[What to do]: Below are records; transcribe each one exactly.

Dataset records:
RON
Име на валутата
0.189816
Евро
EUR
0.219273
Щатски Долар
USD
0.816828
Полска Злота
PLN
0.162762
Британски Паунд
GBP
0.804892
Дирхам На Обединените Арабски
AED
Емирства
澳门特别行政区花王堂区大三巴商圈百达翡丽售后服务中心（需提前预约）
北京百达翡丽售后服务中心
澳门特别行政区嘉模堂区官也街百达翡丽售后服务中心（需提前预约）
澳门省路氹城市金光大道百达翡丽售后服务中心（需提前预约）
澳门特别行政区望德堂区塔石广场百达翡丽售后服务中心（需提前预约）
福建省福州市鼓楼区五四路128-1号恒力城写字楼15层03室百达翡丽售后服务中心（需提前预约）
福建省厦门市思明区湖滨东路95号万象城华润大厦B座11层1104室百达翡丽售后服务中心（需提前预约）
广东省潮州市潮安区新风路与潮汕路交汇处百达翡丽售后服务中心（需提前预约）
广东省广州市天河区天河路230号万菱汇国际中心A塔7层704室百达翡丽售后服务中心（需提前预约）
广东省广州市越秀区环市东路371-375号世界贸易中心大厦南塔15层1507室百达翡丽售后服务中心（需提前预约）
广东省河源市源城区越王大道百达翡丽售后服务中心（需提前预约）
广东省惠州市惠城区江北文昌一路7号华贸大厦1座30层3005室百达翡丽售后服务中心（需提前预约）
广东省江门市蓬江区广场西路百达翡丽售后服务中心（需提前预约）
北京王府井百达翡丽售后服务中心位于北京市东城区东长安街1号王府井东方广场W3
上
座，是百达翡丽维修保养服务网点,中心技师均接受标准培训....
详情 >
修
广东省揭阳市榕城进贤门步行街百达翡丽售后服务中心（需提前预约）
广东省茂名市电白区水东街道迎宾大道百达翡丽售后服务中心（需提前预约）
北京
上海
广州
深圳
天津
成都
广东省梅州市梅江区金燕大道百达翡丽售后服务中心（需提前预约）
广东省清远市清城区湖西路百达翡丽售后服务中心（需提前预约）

[Response area]:
RON
Име на валутата
0.189816
Евро
EUR
0.219273
Щатски Долар
USD
0.816828
Полска Злота
PLN
0.162762
Британски Паунд
GBP
0.804892
Дирхам На Обединените Арабски
AED
Емирства
澳门特别行政区花王堂区大三巴商圈百达翡丽售后服务中心（需提前预约）
北京百达翡丽售后服务中心
澳门特别行政区嘉模堂区官也街百达翡丽售后服务中心（需提前预约）
澳门省路氹城市金光大道百达翡丽售后服务中心（需提前预约）
澳门特别行政区望德堂区塔石广场百达翡丽售后服务中心（需提前预约）
福建省福州市鼓楼区五四路128-1号恒力城写字楼15层03室百达翡丽售后服务中心（需提前预约）
福建省厦门市思明区湖滨东路95号万象城华润大厦B座11层1104室百达翡丽售后服务中心（需提前预约）
广东省潮州市潮安区新风路与潮汕路交汇处百达翡丽售后服务中心（需提前预约）
广东省广州市天河区天河路230号万菱汇国际中心A塔7层704室百达翡丽售后服务中心（需提前预约）
广东省广州市越秀区环市东路371-375号世界贸易中心大厦南塔15层1507室百达翡丽售后服务中心（需提前预约）
广东省河源市源城区越王大道百达翡丽售后服务中心（需提前预约）
广东省惠州市惠城区江北文昌一路7号华贸大厦1座30层3005室百达翡丽售后服务中心（需提前预约）
广东省江门市蓬江区广场西路百达翡丽售后服务中心（需提前预约）
北京王府井百达翡丽售后服务中心位于北京市东城区东长安街1号王府井东方广场W3
上
座，是百达翡丽维修保养服务网点,中心技师均接受标准培训....
详情 >
修
广东省揭阳市榕城进贤门步行街百达翡丽售后服务中心（需提前预约）
广东省茂名市电白区水东街道迎宾大道百达翡丽售后服务中心（需提前预约）
北京
上海
广州
深圳
天津
成都
广东省梅州市梅江区金燕大道百达翡丽售后服务中心（需提前预约）
广东省清远市清城区湖西路百达翡丽售后服务中心（需提前预约）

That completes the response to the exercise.